Project-MONAI / model-zoo

MONAI Model Zoo that hosts models in the MONAI Bundle format.
Apache License 2.0
204 stars 69 forks source link

Benchmark VISTA3D #671

Open binliunls opened 2 months ago

binliunls commented 2 months ago

Description

This is a function to benchmark, analyze and optimize VISTA3D bundle all class segmentation inference to get a better latency. I will try to add all the benchmark results and analyses in the PR comments. Meanwhile the general conclusion will be updated here in the PR description.

Also need to update the MONAI core code according to this PR.

Status

Work in progress

Conclusion

  1. A larger sw_batch_size (~14) can optimize the latency on the A100(80GB) GPU.

TODO:

binliunls commented 2 months ago

As the Range function is added to the bundle, we can take a look at the latency detail of one inference iteration, which is shown below. All the gray boxes under the SW_Patchforward_Loop stand for a model computation/prediction call with the VISTA3D network mentioned as SW_Model_Computation in the image. Since the bundle uses the sliding window inference and the given image size(512x512x77) is larger than the sliding window size(128x128x128), one sliding window inference iteration actually contains several iterations of SW_Model_Computation.

image

By zooming into the red box, we can further analyze the latency of one SW_Model_Computation iteration. As shown in the image below, each SW_Model_Computation will excute the cudaFree(pink) --> cuStreamSynchronize (green) in order. These overhead function calls take a large percentage of SW_Model_Computation, which are introduced by the loop inference.

image

As we analyze above, the overhead funcion calls are the bottle neck of the inference latency of the current bundle. In order to reduce them, we can improve the sw_batch_size parameter of the sliding window inference. Please note that this will also need more GPU memory. When we set the sw_batch_size, the latency detail looks like below. The latency has been optimized from 3.53 seconds to 2.36 seconds.

image

In addition to the inference iterations, the second and third time consumers are LoadingImage and SaveImage.

image

binliunls commented 2 months ago

The relation of latency vs sw_batch_size is:

sw_batch_size 1 4 8 10 12 14 16 20
spleen_12 (512x512x168) 2.771 2.085 2.351 2.208 1.906 2.095 1.987 1.896
spleen_38 (512x512x100) 5.280 3.887 3.535 3.689 3.691 3.592 3.838 3.547
spleen_10 (512x512x55) 3.404 2.803 2.508 2.362 2.289 2.301 2.594 2.74
spleen_9 (512x512x41) 2.772 2.066 2.071 2.168 1.788 2.186 2.079 1.924

image

binliunls commented 2 months ago

Set the sw_batch_size to 14 and run the bundle with TRT inference (only compile encoder and run all classes segmentation). The benchmarks are shown below. The upper one is the latency detail about the original bundle, while the lower one is TRT bundler.

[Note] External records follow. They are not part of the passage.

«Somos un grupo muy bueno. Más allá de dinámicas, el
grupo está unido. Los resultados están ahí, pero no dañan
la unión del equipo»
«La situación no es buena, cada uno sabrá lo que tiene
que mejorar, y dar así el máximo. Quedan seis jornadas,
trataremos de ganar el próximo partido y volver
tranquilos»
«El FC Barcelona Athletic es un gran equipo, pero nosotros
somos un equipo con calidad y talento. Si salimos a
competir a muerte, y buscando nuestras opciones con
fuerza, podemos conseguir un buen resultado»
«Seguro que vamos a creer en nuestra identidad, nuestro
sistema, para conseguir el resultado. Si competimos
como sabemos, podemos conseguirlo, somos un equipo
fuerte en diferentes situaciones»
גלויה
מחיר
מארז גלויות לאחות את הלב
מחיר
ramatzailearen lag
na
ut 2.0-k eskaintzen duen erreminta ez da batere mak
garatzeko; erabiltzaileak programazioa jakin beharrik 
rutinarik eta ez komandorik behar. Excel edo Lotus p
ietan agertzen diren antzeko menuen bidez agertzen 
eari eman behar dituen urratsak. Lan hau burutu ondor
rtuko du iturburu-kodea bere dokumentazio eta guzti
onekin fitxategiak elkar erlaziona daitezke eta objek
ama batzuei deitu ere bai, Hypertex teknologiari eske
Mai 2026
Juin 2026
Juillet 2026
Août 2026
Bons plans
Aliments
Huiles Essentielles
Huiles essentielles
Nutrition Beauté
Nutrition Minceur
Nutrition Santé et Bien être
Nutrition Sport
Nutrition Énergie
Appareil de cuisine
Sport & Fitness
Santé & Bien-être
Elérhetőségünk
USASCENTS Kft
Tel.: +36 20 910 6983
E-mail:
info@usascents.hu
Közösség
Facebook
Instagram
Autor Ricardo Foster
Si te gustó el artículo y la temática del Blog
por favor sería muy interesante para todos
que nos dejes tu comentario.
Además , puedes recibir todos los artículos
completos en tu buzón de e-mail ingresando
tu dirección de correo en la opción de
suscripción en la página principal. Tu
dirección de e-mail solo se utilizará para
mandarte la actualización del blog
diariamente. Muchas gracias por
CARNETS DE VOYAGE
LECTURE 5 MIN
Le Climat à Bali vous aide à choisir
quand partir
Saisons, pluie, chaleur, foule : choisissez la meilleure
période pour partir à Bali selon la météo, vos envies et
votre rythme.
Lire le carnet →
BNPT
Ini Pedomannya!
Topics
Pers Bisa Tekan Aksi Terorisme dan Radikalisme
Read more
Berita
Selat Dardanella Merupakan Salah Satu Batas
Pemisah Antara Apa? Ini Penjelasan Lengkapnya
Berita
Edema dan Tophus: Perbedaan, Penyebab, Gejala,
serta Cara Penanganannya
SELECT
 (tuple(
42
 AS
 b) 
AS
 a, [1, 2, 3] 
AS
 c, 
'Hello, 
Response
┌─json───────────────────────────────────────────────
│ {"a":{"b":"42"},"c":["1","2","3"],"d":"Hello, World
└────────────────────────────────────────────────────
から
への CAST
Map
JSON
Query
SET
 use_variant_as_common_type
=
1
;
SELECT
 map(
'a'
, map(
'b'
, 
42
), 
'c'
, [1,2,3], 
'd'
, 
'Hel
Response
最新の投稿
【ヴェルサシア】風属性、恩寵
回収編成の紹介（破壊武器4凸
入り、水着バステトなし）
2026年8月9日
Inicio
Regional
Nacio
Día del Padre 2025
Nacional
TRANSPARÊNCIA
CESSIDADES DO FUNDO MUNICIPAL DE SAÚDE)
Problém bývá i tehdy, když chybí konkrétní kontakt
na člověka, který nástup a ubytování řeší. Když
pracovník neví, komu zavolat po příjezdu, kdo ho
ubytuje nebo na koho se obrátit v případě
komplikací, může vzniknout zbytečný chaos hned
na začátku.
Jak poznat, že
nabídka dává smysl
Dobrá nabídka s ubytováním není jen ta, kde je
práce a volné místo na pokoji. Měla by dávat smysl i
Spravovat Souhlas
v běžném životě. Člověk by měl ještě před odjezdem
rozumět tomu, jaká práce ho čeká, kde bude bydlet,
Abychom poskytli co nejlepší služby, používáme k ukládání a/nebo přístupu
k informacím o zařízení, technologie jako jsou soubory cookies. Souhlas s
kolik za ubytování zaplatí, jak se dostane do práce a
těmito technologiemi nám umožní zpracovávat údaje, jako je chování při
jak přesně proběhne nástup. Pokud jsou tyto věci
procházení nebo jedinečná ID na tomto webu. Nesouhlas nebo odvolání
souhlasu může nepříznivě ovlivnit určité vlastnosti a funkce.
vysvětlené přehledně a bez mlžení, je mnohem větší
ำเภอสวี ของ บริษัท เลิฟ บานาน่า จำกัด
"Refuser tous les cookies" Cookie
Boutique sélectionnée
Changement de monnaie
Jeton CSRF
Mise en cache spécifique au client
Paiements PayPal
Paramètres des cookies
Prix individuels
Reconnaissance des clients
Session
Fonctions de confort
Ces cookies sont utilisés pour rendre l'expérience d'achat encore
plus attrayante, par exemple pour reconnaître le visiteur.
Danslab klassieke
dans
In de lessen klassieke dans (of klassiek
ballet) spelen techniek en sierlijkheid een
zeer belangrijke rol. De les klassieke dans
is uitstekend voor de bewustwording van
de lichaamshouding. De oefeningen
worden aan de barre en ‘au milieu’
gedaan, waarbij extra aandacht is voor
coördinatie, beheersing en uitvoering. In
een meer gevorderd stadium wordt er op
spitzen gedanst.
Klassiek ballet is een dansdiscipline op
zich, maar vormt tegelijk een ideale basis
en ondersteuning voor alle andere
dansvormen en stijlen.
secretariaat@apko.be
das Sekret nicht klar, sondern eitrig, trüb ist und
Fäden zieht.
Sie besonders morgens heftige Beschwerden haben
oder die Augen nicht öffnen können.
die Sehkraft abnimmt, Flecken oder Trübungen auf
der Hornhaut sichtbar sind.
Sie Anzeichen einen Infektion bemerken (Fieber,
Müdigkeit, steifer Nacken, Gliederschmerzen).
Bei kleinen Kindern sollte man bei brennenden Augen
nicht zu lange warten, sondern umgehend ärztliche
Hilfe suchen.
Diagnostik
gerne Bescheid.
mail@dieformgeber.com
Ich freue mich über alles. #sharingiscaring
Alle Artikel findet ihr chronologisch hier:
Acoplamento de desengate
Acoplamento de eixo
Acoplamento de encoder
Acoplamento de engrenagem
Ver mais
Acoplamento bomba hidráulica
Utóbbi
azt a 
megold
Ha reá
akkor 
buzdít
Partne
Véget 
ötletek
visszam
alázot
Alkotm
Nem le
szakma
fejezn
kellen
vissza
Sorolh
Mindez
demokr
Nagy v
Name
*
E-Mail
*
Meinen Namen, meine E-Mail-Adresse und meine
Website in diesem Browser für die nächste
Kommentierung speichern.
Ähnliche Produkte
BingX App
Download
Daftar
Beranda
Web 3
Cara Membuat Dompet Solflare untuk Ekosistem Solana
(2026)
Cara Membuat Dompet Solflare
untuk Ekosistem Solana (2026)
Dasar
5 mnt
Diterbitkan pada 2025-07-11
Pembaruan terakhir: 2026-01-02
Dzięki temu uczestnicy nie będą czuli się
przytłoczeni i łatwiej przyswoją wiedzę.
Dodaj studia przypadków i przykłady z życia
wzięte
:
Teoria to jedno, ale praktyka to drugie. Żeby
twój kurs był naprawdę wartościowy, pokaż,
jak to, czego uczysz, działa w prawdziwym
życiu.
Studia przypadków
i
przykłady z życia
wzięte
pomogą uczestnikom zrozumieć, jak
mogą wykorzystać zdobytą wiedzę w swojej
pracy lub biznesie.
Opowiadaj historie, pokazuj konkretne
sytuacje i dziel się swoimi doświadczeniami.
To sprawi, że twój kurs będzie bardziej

Hi @borisfom I didn't see a significant improvement about the encoder. The inference latency of TRT and non-TRT are nearly the same. Could you please offer some suggestion here? Thanks in advance!

Original bundle image

TRT bundle image

borisfom commented 2 months ago

@binliunls : well that seems to be the case TRT does not help much with this net - I was not able to run batch=14 on my box but batch=8 gave similar result. In fact, batch=1 does not give a lot of improvement, too. It looks like TRT is currently only running a small fraction of encoder's forward action - and expanding that may not be straightforward. I will look a bit more at the model, but most likely, expanding converted part won't be possible as that would make it dependent on dynamic arguments.

binliunls commented 2 months ago

@binliunls : well that seems to be the case TRT does not help much with this net - I was not able to run batch=14 on my box but batch=8 gave similar result. In fact, batch=1 does not give a lot of improvement, too. It looks like TRT is currently only running a small fraction of encoder's forward action - and expanding that may not be straightforward. I will look a bit more at the model, but most likely, expanding converted part won't be possible as that would make it dependent on dynamic arguments.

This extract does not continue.